Another time, again coming home from school along the Banbury Road, I noticed a handsome man walking in front of me. I accosted him just beyond South Parade, and started talking to him. We talked for a long time. He was a beautiful young Anglo-Russian called Anton Vinogradov and I fell very much in love with him, almost immediately.

He lived somewhere in North Oxford, and so, after that first encounter, every day after school as I walked home, I would wait to see if he was around; he was quite often. He didn’t approach me; I picked him up. He was a passive volunteer in my pursuit.

Anton was a postgraduate student at Oxford — educated, Jewish, English and, more importantly, he was actually a decent man. He was the apotheosis of what my parents wanted for me and I was very much my parents’ child so I longed to please them. And there must have been some sexual feeling, though I doubt there was on his part. However, I felt that I loved this man. His soul interested me, and I have not been interested in very many men’s souls (but more on that topic later). I thought about him obsessively, all the time.

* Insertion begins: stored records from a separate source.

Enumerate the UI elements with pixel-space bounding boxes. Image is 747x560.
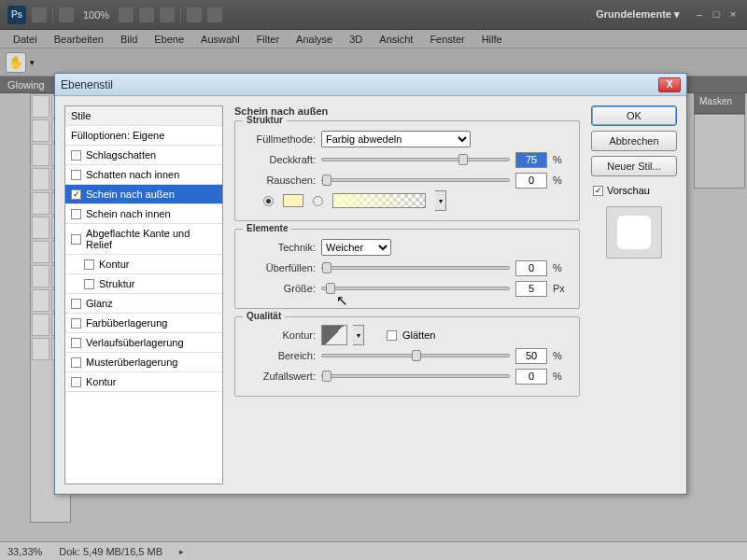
app-toolbar: Ps 100% Grundelemente ▾ – □ ×: [0, 0, 747, 30]
style-item[interactable]: Farbüberlagerung: [65, 314, 222, 333]
status-bar: 33,33% Dok: 5,49 MB/16,5 MB ▸: [0, 541, 747, 560]
style-item[interactable]: Schein nach außen: [65, 185, 222, 204]
tool[interactable]: [32, 314, 49, 336]
fill-options-row[interactable]: Fülloptionen: Eigene: [65, 126, 222, 146]
style-checkbox[interactable]: [71, 189, 81, 200]
tool[interactable]: [32, 289, 49, 312]
screen-mode-icon[interactable]: [187, 7, 202, 22]
size-label: Größe:: [245, 283, 316, 294]
range-input[interactable]: [515, 348, 547, 364]
style-checkbox[interactable]: [71, 234, 81, 245]
zoom-icon[interactable]: [139, 7, 154, 22]
spread-slider[interactable]: [321, 266, 510, 270]
style-item[interactable]: Struktur: [65, 274, 222, 294]
color-swatch[interactable]: [283, 194, 303, 207]
noise-slider[interactable]: [321, 178, 510, 182]
jitter-input[interactable]: [515, 369, 547, 385]
hand-icon[interactable]: [119, 7, 134, 22]
maximize-icon[interactable]: □: [710, 8, 723, 21]
menu-auswahl[interactable]: Auswahl: [193, 32, 247, 47]
style-checkbox[interactable]: [71, 318, 81, 329]
color-radio[interactable]: [263, 196, 274, 206]
style-item[interactable]: Musterüberlagerung: [65, 353, 222, 372]
tool[interactable]: [32, 241, 49, 263]
menu-hilfe[interactable]: Hilfe: [474, 32, 510, 47]
opacity-input[interactable]: [515, 152, 547, 168]
style-checkbox[interactable]: [71, 170, 81, 180]
tool[interactable]: [32, 338, 49, 360]
menu-fenster[interactable]: Fenster: [422, 32, 472, 47]
document-tab[interactable]: Glowing: [7, 79, 45, 91]
bridge-icon[interactable]: [32, 7, 47, 22]
size-slider[interactable]: [321, 287, 510, 290]
style-item[interactable]: Abgeflachte Kante und Relief: [65, 224, 222, 255]
style-checkbox[interactable]: [71, 338, 81, 348]
minimize-icon[interactable]: –: [693, 8, 706, 21]
blend-mode-select[interactable]: Farbig abwedeln: [321, 131, 471, 147]
zoom-status[interactable]: 33,33%: [7, 546, 42, 557]
zoom-level[interactable]: 100%: [79, 7, 113, 22]
spread-input[interactable]: [515, 260, 547, 276]
menu-ebene[interactable]: Ebene: [147, 32, 191, 47]
arrange-icon[interactable]: [59, 7, 74, 22]
ok-button[interactable]: OK: [591, 105, 677, 126]
opacity-slider[interactable]: [321, 158, 510, 161]
menu-bearbeiten[interactable]: Bearbeiten: [47, 32, 111, 47]
range-slider[interactable]: [321, 354, 510, 357]
gradient-swatch[interactable]: [332, 193, 426, 208]
menu-datei[interactable]: Datei: [6, 32, 45, 47]
tool[interactable]: [32, 95, 49, 118]
style-checkbox[interactable]: [84, 259, 94, 270]
style-item[interactable]: Schlagschatten: [65, 146, 222, 165]
style-item[interactable]: Kontur: [65, 372, 222, 392]
tool[interactable]: [32, 217, 49, 239]
dialog-close-button[interactable]: X: [658, 77, 681, 92]
styles-header[interactable]: Stile: [65, 106, 222, 126]
panel-tab[interactable]: Masken: [694, 93, 745, 114]
style-checkbox[interactable]: [71, 299, 81, 309]
style-item[interactable]: Kontur: [65, 255, 222, 274]
gradient-dropdown[interactable]: ▾: [435, 190, 446, 211]
menu-bild[interactable]: Bild: [113, 32, 145, 47]
menu-filter[interactable]: Filter: [249, 32, 287, 47]
style-item[interactable]: Schatten nach innen: [65, 165, 222, 185]
new-style-button[interactable]: Neuer Stil...: [591, 156, 677, 176]
style-checkbox[interactable]: [71, 357, 81, 368]
jitter-slider[interactable]: [321, 374, 510, 378]
contour-dropdown[interactable]: ▾: [353, 325, 364, 345]
close-icon[interactable]: ×: [726, 8, 740, 21]
menu-3d[interactable]: 3D: [342, 32, 370, 47]
style-checkbox[interactable]: [71, 150, 81, 161]
tool[interactable]: [32, 168, 49, 190]
style-checkbox[interactable]: [71, 209, 81, 219]
noise-input[interactable]: [515, 173, 547, 189]
style-checkbox[interactable]: [71, 377, 81, 387]
gradient-radio[interactable]: [313, 196, 323, 206]
blend-mode-label: Füllmethode:: [245, 133, 316, 145]
style-label: Kontur: [99, 259, 129, 270]
contour-swatch[interactable]: [321, 325, 347, 345]
preview-checkbox[interactable]: [593, 186, 603, 196]
cancel-button[interactable]: Abbrechen: [591, 131, 677, 151]
style-checkbox[interactable]: [84, 279, 94, 289]
style-item[interactable]: Verlaufsüberlagerung: [65, 333, 222, 353]
tool[interactable]: [32, 144, 49, 166]
doc-status[interactable]: Dok: 5,49 MB/16,5 MB: [59, 546, 162, 557]
workspace-switcher[interactable]: Grundelemente ▾: [596, 8, 687, 21]
size-input[interactable]: [515, 281, 547, 297]
extras-icon[interactable]: [207, 7, 222, 22]
style-item[interactable]: Glanz: [65, 294, 222, 314]
style-label: Glanz: [86, 298, 113, 309]
antialias-checkbox[interactable]: [387, 330, 397, 341]
dialog-title-text: Ebenenstil: [61, 78, 658, 91]
menu-ansicht[interactable]: Ansicht: [372, 32, 420, 47]
tool[interactable]: [32, 119, 49, 142]
style-item[interactable]: Schein nach innen: [65, 204, 222, 224]
dialog-titlebar[interactable]: Ebenenstil X: [55, 74, 686, 96]
technique-select[interactable]: Weicher: [321, 239, 391, 256]
hand-tool-icon[interactable]: ✋: [6, 52, 26, 73]
rotate-icon[interactable]: [160, 7, 175, 22]
menu-analyse[interactable]: Analyse: [289, 32, 340, 47]
tool[interactable]: [32, 265, 49, 287]
tool[interactable]: [32, 192, 49, 215]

I threw myself at him in a way that must have been quite alarming. Looking back, I’m not sure how much happened between us, because it wasn’t real. It was merely a projection of my romantic soul, and absurdly one-sided. To be precise, I’m sure that nothing below the waist actually happened. He was in no way a groper; I knew gropers, of course. Who doesn’t? (Groping is worth a whole other chapter.)

As I said, I sucked off lots of people, but I didn’t suck off Anton. All the bike-shed encounters with prick and mouth — as opposed to foot and mouth — were totally sexual. They were not about emotional connection, they were about sexual gratification, about lust. With Anton it was emotional; it was romantic, and intensely so. I had never experienced that before with a man and I never have since. (There was a Chinese professor of journalism in Shanghai for whom I felt a twang, but that’s it.) And I was in love with him because, when he ended it, I can remember the feeling of being annihilated — a pure, wrenching grief and loss.

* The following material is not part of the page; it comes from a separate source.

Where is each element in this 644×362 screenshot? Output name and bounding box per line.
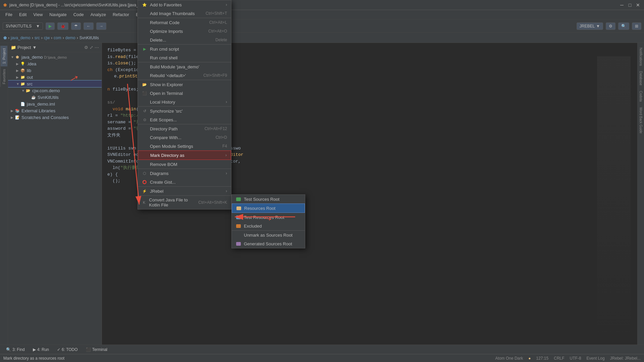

I think he liked me and thought I was engaging and intelligent but, obviously, I was a schoolgirl, not a particularly pretty schoolgirl, and he was married. That clinched it; he felt at a certain point that he had to put the kibosh on it, and he did. He took me to tea somewhere in North Oxford and he told me that he thought it was not right for me to feel so passionately for him.

When he said it, I knew it was sensible and final, and the fact that he had a wife and a child confirmed the finality. I’ve always felt slightly moral about that sort of thing; it’s pretty shitty to interfere in a marriage. He was right to put an end to it, but that didn’t stop it from hurting.

After that, I put the whole infatuation behind me. I didn’t fight the decision. I didn’t chase him. I’ve often wondered what happened to him. He’s not an important figure in my life, but in my memories he is unique. He would probably be astonished if he ever reads this, to think that I still hold a candle for him. Actually, I’ll rephrase that — carry a torch, albeit a very dim, flickering one.

Latin Lessons

My education was the focus of my home life: Mummy and Daddy desperately wanted me go to university. Ours was a Jewish household: academic achievement was considered important; it had always been a way to pull yourself out of the depths. In that city of academics, Mummy wanted me to belong to that social and intellectual elite to which they were clearly not given access. It wasn’t just any university Mummy wanted me to attend; it had to be Oxford or Cambridge, because, she said, ‘That’s where you meet the best people.’

For Mummy, the most important thing was that I should be educated, and the matter of my education was her decision; Daddy kept quiet. Mummy would talk over everyone and everything. She often said, ‘I know there are things that people will speak about and I won’t understand. That’s why I want you to go to university.’ She wanted me to be able to talk to anybody about anything. I hope she would be proud now, because although I know I disappointed her in some ways — I never took a pride in my appearance, I can’t sing, I can’t dance and I never gave her the grandchildren a child should — at least I can talk to anyone about anything.